Let deacons each be the husband of one wife, managing their children and their own households well. 1 Timothy 3:12
Looking back over the years, I can say that I’ve always spent a lot of time with my kids. Being a workaholic isn’t my life struggle, and I simply prefer to be home with my family when I’m able. So, even in my years of active addiction, I told myself that though I was struggling with drugs, at least I was a good father. Spending time with my kids certainly is a good thing, but I was fooling myself. In my addiction, though I was physically home, I didn’t put my children or their best interests first. I put me and my self-destructive appetite above all. In doing so, I almost tore our family apart. I lost my job and nearly my career. I had to leave and go away to treatment. Those are definitely not things that define the behavior of a good father.
So, in recovery now, I’m still learning how to put others interests ahead of my own. My wife once told me that even sober, I didn’t always consider how my actions affected others. She was right. I still must make a conscious effort to contemplate what impact my decisions has on those around me. Daily, I must ask if I’m living in a way that has my family’s best interests in mind – or if I’m simply doing whatever I want.
In today’s passage, Paul described the home life of a godly man who was fit for being a deacon – or church leader. In it, he said that such a man must manage his own household well before being allowed to lead others. A real man’s first job is within his own home, being a good husband and father.

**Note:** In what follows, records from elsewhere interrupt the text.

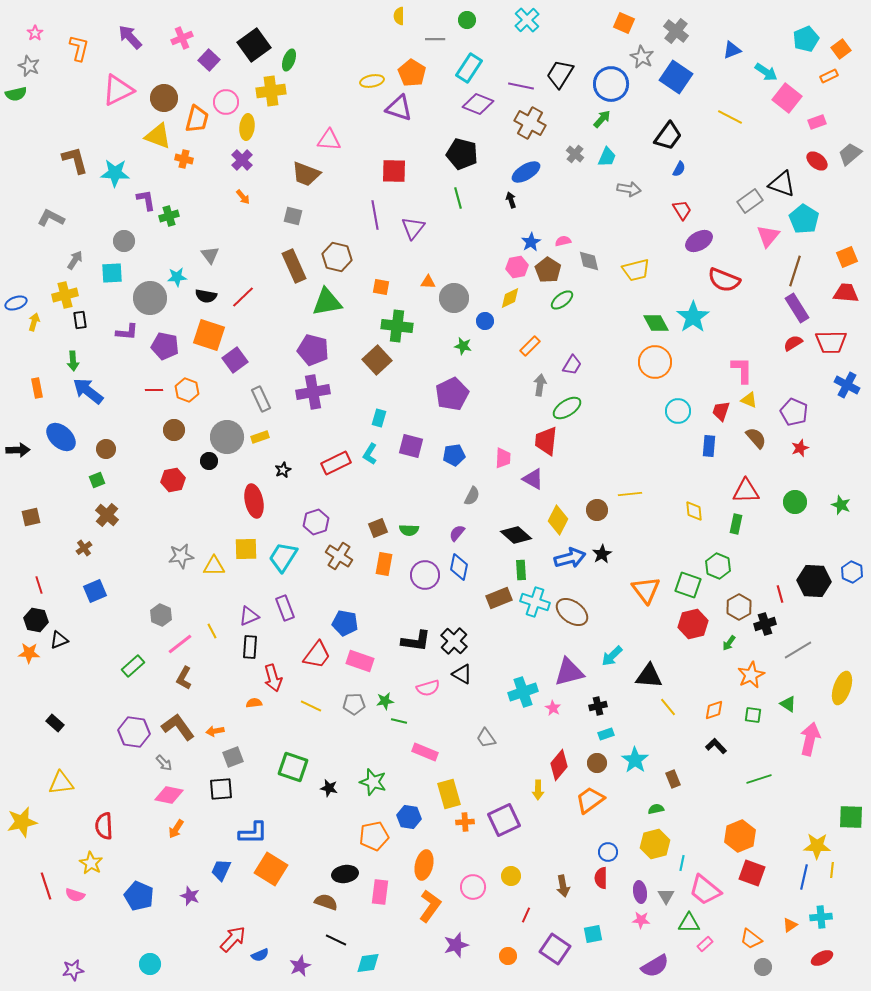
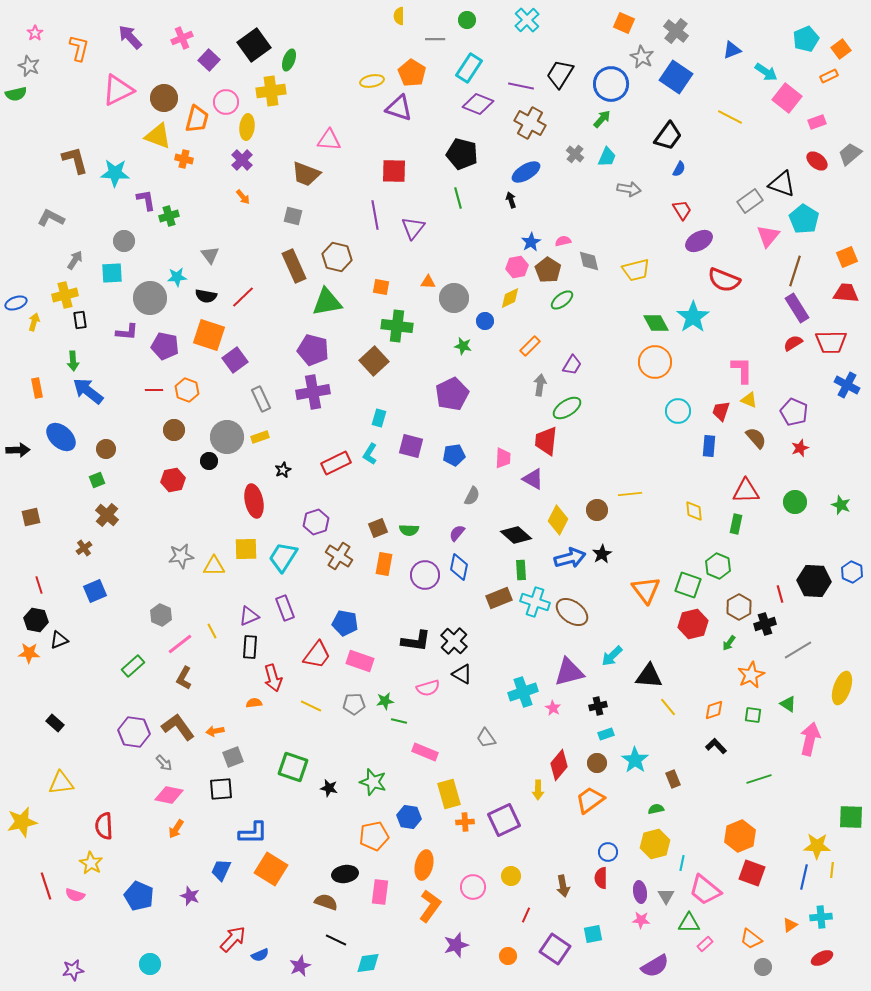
brown square at (377, 360): moved 3 px left, 1 px down
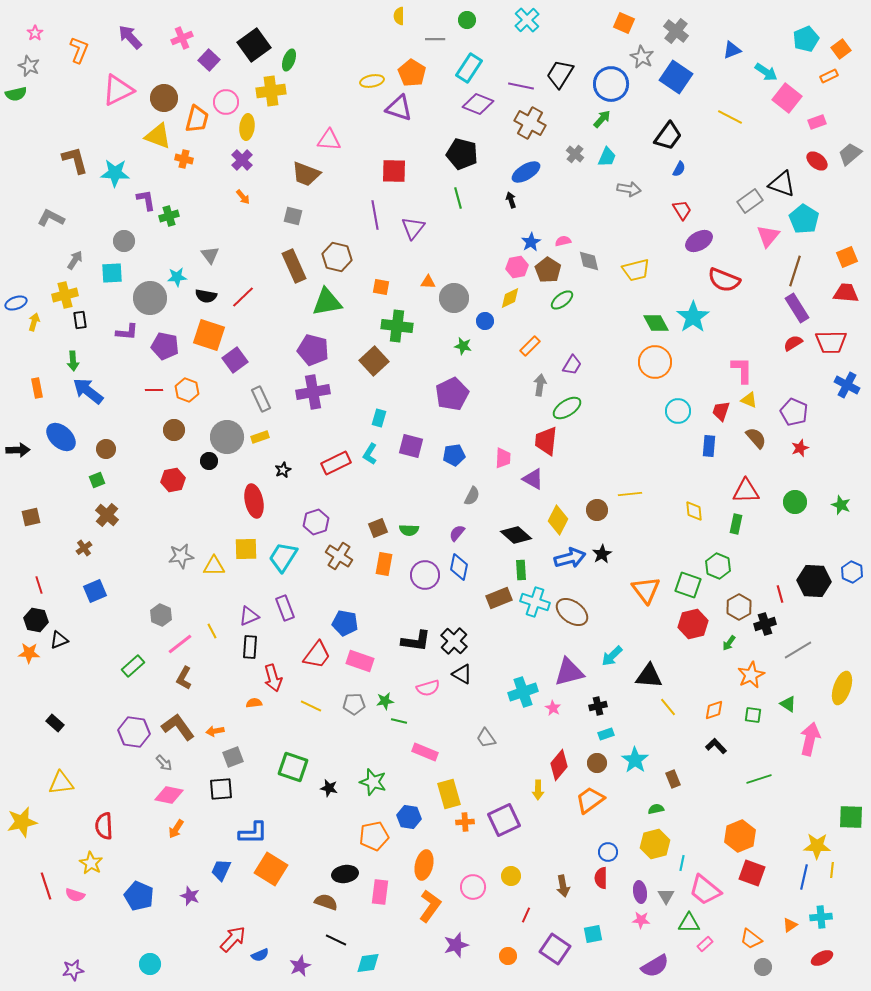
orange L-shape at (79, 48): moved 2 px down; rotated 8 degrees clockwise
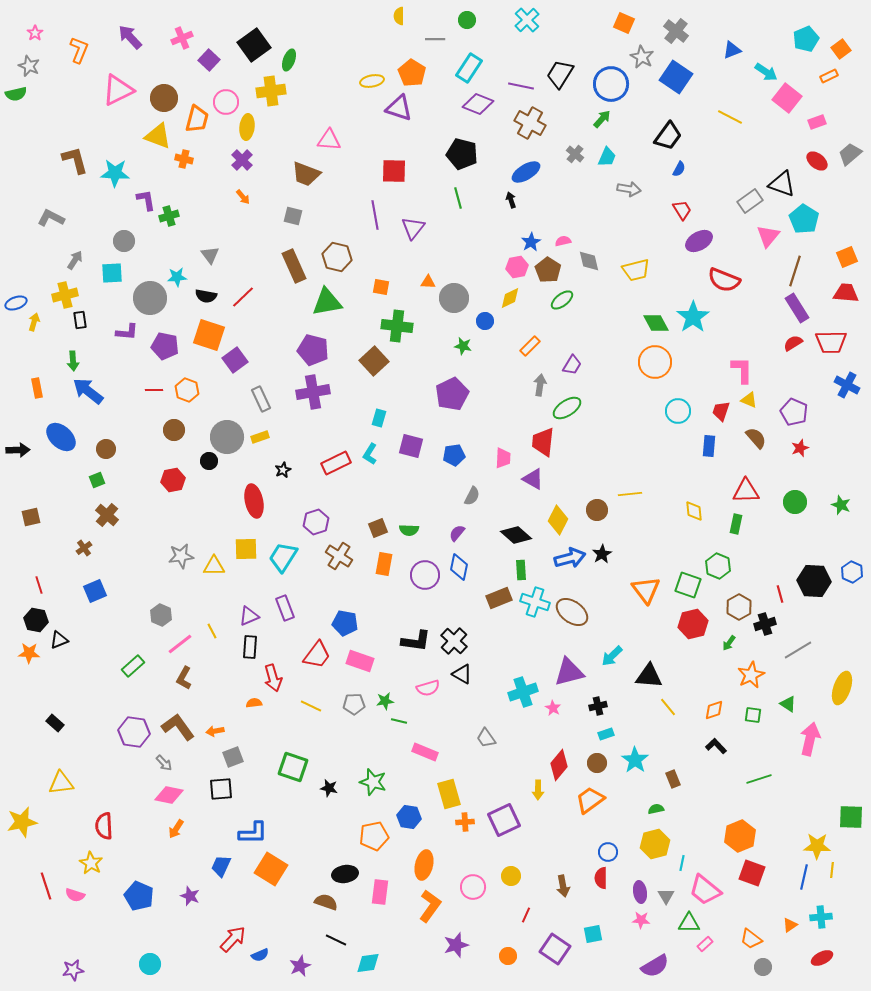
red trapezoid at (546, 441): moved 3 px left, 1 px down
blue trapezoid at (221, 870): moved 4 px up
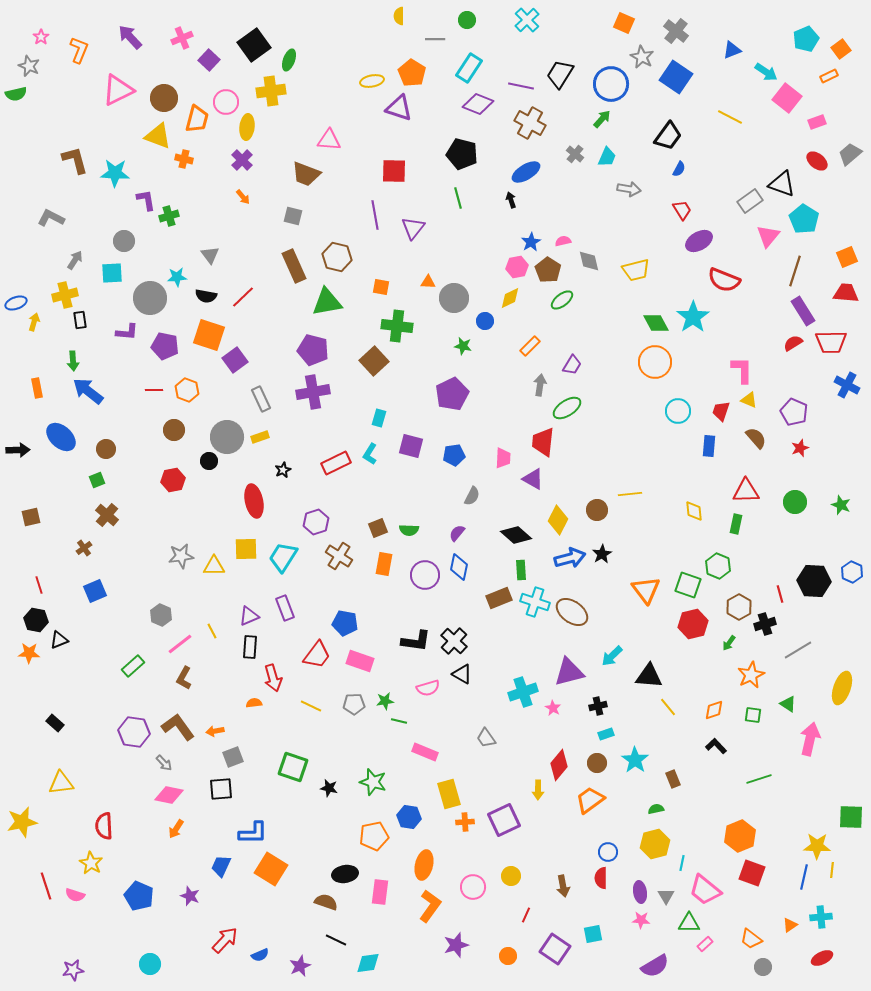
pink star at (35, 33): moved 6 px right, 4 px down
purple rectangle at (797, 308): moved 6 px right, 3 px down
red arrow at (233, 939): moved 8 px left, 1 px down
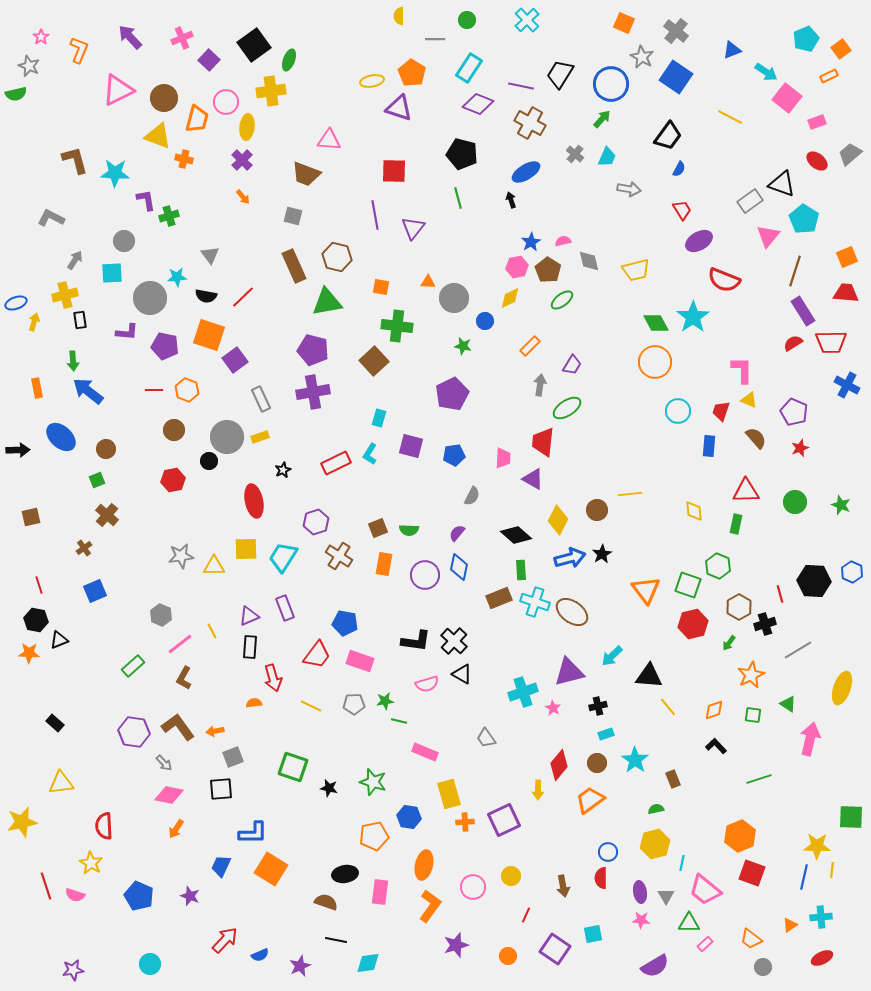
pink semicircle at (428, 688): moved 1 px left, 4 px up
black line at (336, 940): rotated 15 degrees counterclockwise
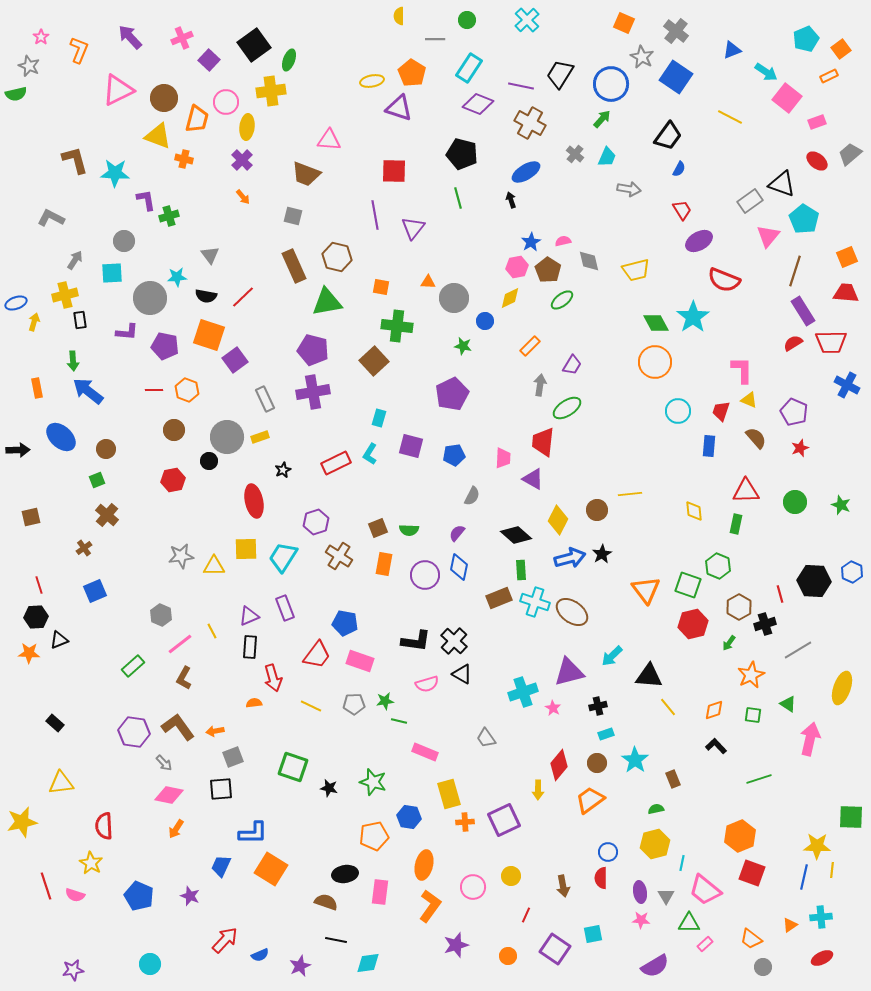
gray rectangle at (261, 399): moved 4 px right
black hexagon at (36, 620): moved 3 px up; rotated 15 degrees counterclockwise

For most of us who have children, this is a challenge. We naturally love our children, but even though we love them, it’s still unnatural to live sacrificially, putting their interests ahead of our own. We simply want to do what we want to do. A good father though, lives for the best interest of his children, often ignoring his own natural, impulsive nature. Our first job is within our home, living rightly before God, loving our children, and doing what’s best for them. That doesn’t mean we give them whatever they want. It means we spend time with them, knowing them, learning what they need, modeling faith for them, and helping them grow into the adults God wants them to be. A good father lives not for his own wants, but for his children’s needs. A good man’s first – and most important – job is at home.